Тут я ответил быстро. Думал об этом не раз.
— От бессилия верят, — сказал я. — От несамостоятельности, от неразрешимости важных жизненных проблем. Ты посмотри, кто больше верит. Женщины. Потому что пассивны они биологически, потому что их счастье в семье, но не от женщины одной зависит удачное замужество и удачные дети. Верят надеющиеся, и потерявшие надежду верят: старые девы, вдовы, одинокие старухи, которым на Земле ждать больше нечего. У земледельцев вера крепче, ибо урожай зависит от дождичка, а дождь не в их власти, дождь в распоряжении неба. А вот ремесленные народы, с древних греков начиная, знали, что успех зависит от их собственных рук: нужную глину возьми, да замеси как следует, да как следует слепи на гончарном круге, да огонь разведи и обожги как полагается. Недаром пословица сложена: «Не боги горшки обжигают». Не боги! Люди! Собственными руками. Но дождь посылают не люди. Кто же? Не бог ли? И наконец, проблема старости и смерти. Смертны люди. Кончается жизнь, а умирать неохота. На что тут надеяться? Только на тебя, Господи, на твой загробный мир. Отними надежду на воскресение, число верующих сразу уменьшится впятеро, в десять раз. Но ведь это иллюзия, того света нет на свете.
Признаю, последние слова я произнес с вопросительной интонацией. Мне очень хотелось жить. И я согласен был, чтобы опроверг меня этот мнимо бородатый, вытащил бы из рукава хоть какое-то продолжение.
Но он не отозвался, хотя, конечно, услышал мои мысли.
— Хорошо, допустим, и на второй вопрос ты ответил. Не верят от разочарования, верят от бессилия. Ну и что же вы хотите от меня, бессильные, какой помощи?
Мальчик на рельсах, перевернутая машина, кривляка с пистолетом, процедуры и уколы, гроб, опускающийся в подземелье, черный дым из трубы крематория…
— Горя на земле много, — сказал я.
— А горе-то у каждого свое, — заметил патриарх в кресле.
И как это он извлек из моей памяти две спины в одинаковых плащах. Извлек и показал на экране. Так давно это было, так давно, а на сердце ссадина. «Нет, я не пойду с вами в кафе», — сказал я тогда. Не пошел потому, что был третьим лишним. Не пошел, чтобы не унижаться. Ведь в кафе он платил бы — мастер спорта, а у меня, студента, осталось полтора рубля до стипендии. И они оба были в модных плащах, а я в старом свитере и с какой-то дурацкой фанеркой под мышкой с прикрепленными эскизами. В кафе с фанеркой! Не пошел, проводил глазами спины. Стихи написал:
И иной раз вижу в майский вечер пряный, Как другой уходит под руку с желанной.— А с тобой пошла, у него бы горе, — заметил он с усмешкой.
— Надо, чтобы ни у кого не было горя, — упрямо твердил я.
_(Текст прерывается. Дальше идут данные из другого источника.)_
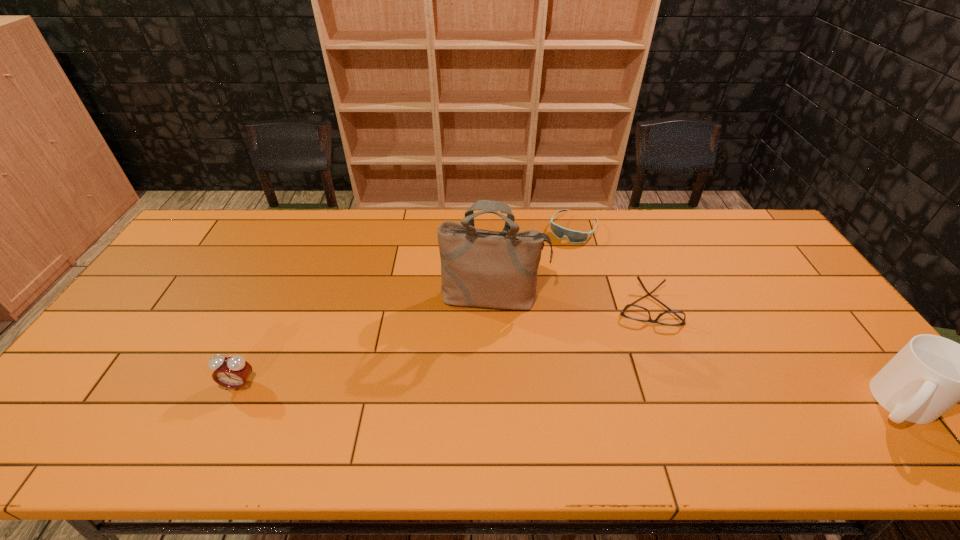 You are a GUI agent. You are given a task and a screenshot of the screen. Output one action in this format:
    pyautogui.click(x=<x>, y=<y>)
    Task: Click on the vacant space positioned on the front-facing side of the tallest object
    This screenshot has width=960, height=540.
    Given the screenshot: What is the action you would take?
    pyautogui.click(x=486, y=414)

Image resolution: width=960 pixels, height=540 pixels. I want to click on vacant region located on the front-facing side of the tallest object, so click(x=490, y=340).

You are a GUI agent. You are given a task and a screenshot of the screen. Output one action in this format:
    pyautogui.click(x=<x>, y=<y>)
    Task: Click on the vacant space located 0.070m on the front-facing side of the spectacles
    The image size is (960, 540).
    Given the screenshot: What is the action you would take?
    pyautogui.click(x=648, y=345)

Where is `free space located on the front-facing side of the spectacles`? The height and width of the screenshot is (540, 960). free space located on the front-facing side of the spectacles is located at coordinates (651, 389).

Locate an element on the screen. This screenshot has width=960, height=540. free location located on the front-facing side of the spectacles is located at coordinates (651, 386).

The image size is (960, 540). I want to click on object that is at the far edge, so click(573, 236).

You are a GUI agent. You are given a task and a screenshot of the screen. Output one action in this format:
    pyautogui.click(x=<x>, y=<y>)
    Task: Click on the object that is at the near edge
    The image size is (960, 540).
    Given the screenshot: What is the action you would take?
    pyautogui.click(x=233, y=372)

You are a GUI agent. You are given a task and a screenshot of the screen. Output one action in this format:
    pyautogui.click(x=<x>, y=<y>)
    Task: Click on the vacant space at the far edge of the desktop
    
    Given the screenshot: What is the action you would take?
    pyautogui.click(x=681, y=214)

The image size is (960, 540). I want to click on vacant space at the near edge, so click(808, 392).

Where is `free point at the left edge`? This screenshot has height=540, width=960. free point at the left edge is located at coordinates (143, 335). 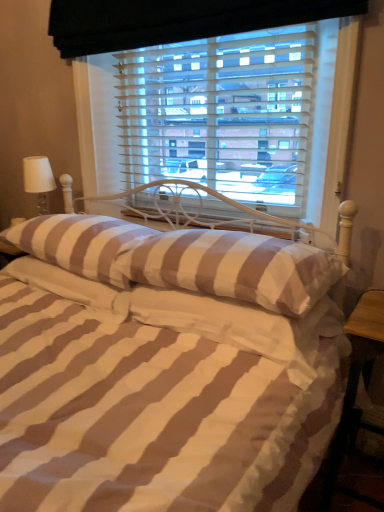 Question: In terms of size, does brown striped pillow at center, which is counted as the 2th pillow, starting from the right, appear bigger or smaller than brown striped pillow at center, which ranks as the second pillow in left-to-right order?

Choices:
 (A) small
 (B) big

Answer: (A)

Question: Relative to brown striped pillow at center, the third pillow when ordered from right to left, is brown striped pillow at center, which is counted as the 2th pillow, starting from the right, in front or behind?

Choices:
 (A) front
 (B) behind

Answer: (A)

Question: Which of these objects is positioned farthest from the wooden table at lower right?

Choices:
 (A) brown striped pillow at center, which is the 3th pillow from left to right
 (B) white fabric lampshade at left
 (C) brown striped pillow at center, marked as the 1th pillow in a left-to-right arrangement
 (D) white striped pillow at center, the 1th pillow when ordered from right to left
 (E) brown striped pillow at center, the third pillow when ordered from right to left

Answer: (B)

Question: Estimate the real-world distances between objects in this image. Which object is farther from the brown striped pillow at center, which is the 3th pillow from left to right?

Choices:
 (A) wooden table at lower right
 (B) white striped pillow at center, the 4th pillow from the left
 (C) brown striped pillow at center, marked as the 1th pillow in a left-to-right arrangement
 (D) brown striped pillow at center, which ranks as the second pillow in left-to-right order
 (E) white fabric lampshade at left

Answer: (E) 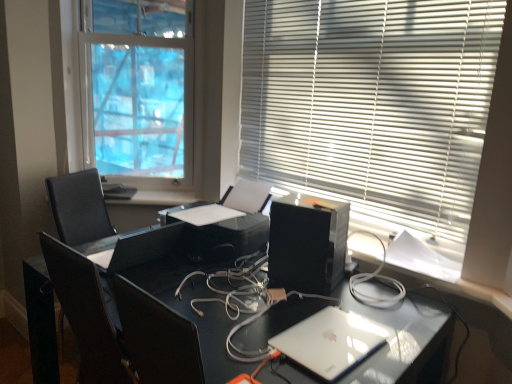 Locate an element on the screen. The height and width of the screenshot is (384, 512). vacant area located to the right-hand side of satin white laptop at lower right is located at coordinates (388, 334). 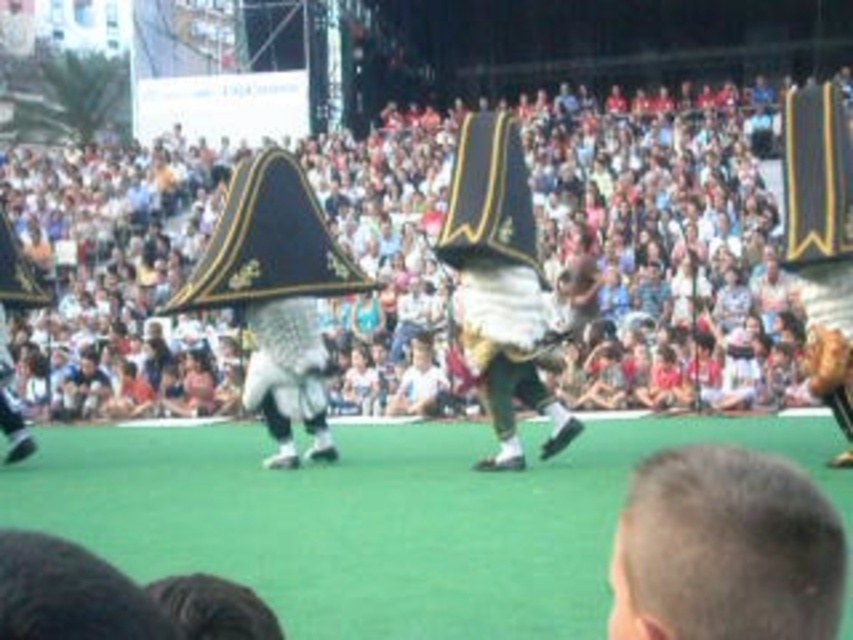 You are a photographer at the event and want to take a picture of the blonde hair at lower right without any obstruction from the matte white crowd at upper center. Can you position yourself in a way to achieve this?

The blonde hair at lower right is behind the matte white crowd at upper center, so positioning yourself in a way to avoid obstruction might be challenging. You might need to move to a lower angle or position where the crowd is not blocking the view.

You are a photographer at the event and want to capture a closeup of the blonde hair at lower right and the white fabric costume at center. Which object would appear smaller in the photo?

The blonde hair at lower right would appear smaller in the photo because it is thinner than the white fabric costume at center.

You are a photographer at the event and want to capture a photo of the blonde hair at lower right without the matte white crowd at upper center blocking it. What should you do?

Since the matte white crowd at upper center is positioned over the blonde hair at lower right, you should adjust your angle to avoid the crowd blocking the view of the blonde hair at lower right. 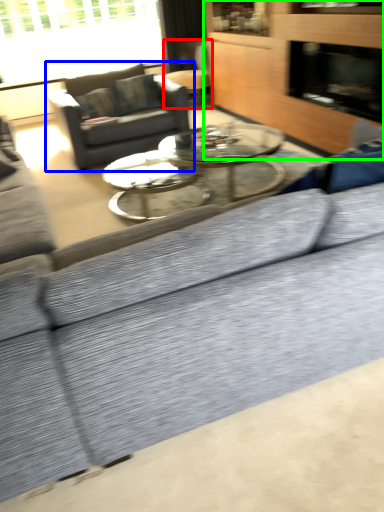 Question: Which object is positioned farthest from swivel chair (highlighted by a red box)? Select from studio couch (highlighted by a blue box) and dresser (highlighted by a green box).

Choices:
 (A) studio couch
 (B) dresser

Answer: (A) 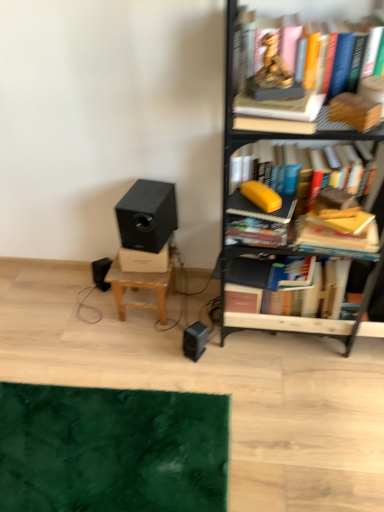 Locate an element on the screen. The width and height of the screenshot is (384, 512). vacant space in wooden stool at lower center (from a real-world perspective) is located at coordinates (150, 311). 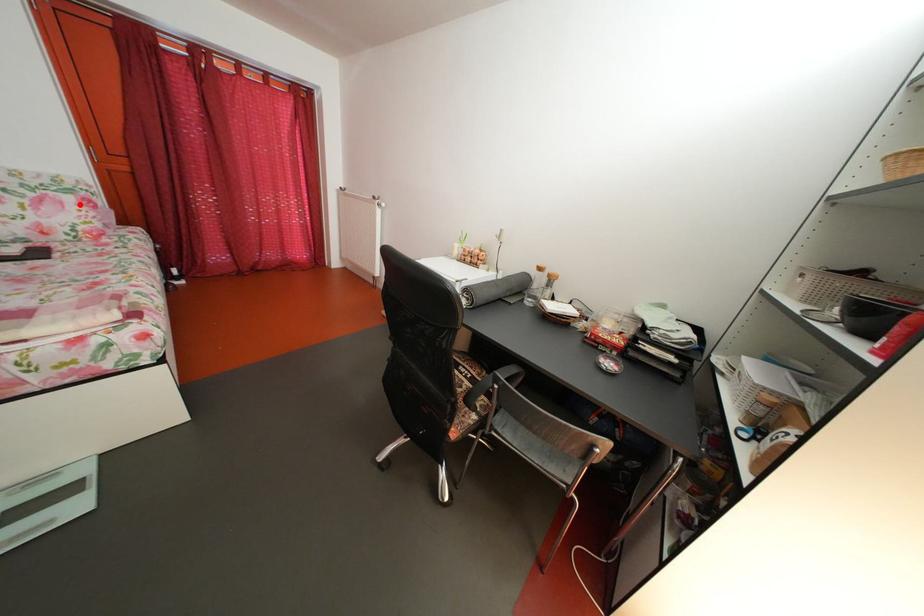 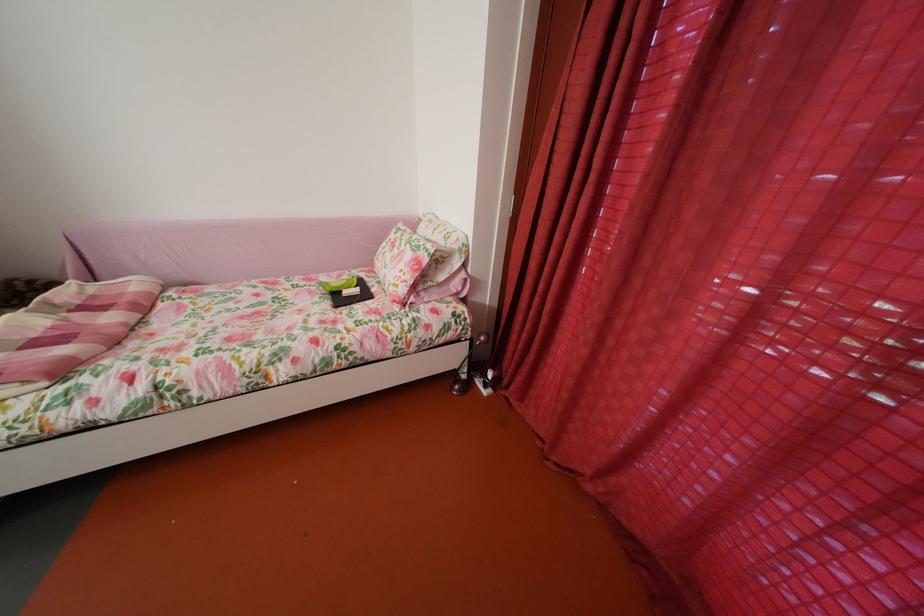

— Не могу же я каждому устраивать свидание, — возмутился он. — Кто я, по-твоему, бог или сводник?
И тогда я сказал, подумав:
— Боже, Господи, или кто ты есть на самом деле, вот уже в третий раз ты произнес «не могу же я…». Значит, ты не всемогущий. Могучий, но не всемогущий. Так, может быть, я толковее отвечал бы на твои вопросы, если бы ясно понимал, что ты можешь и чего не можешь, что можно у тебя просить и что нельзя.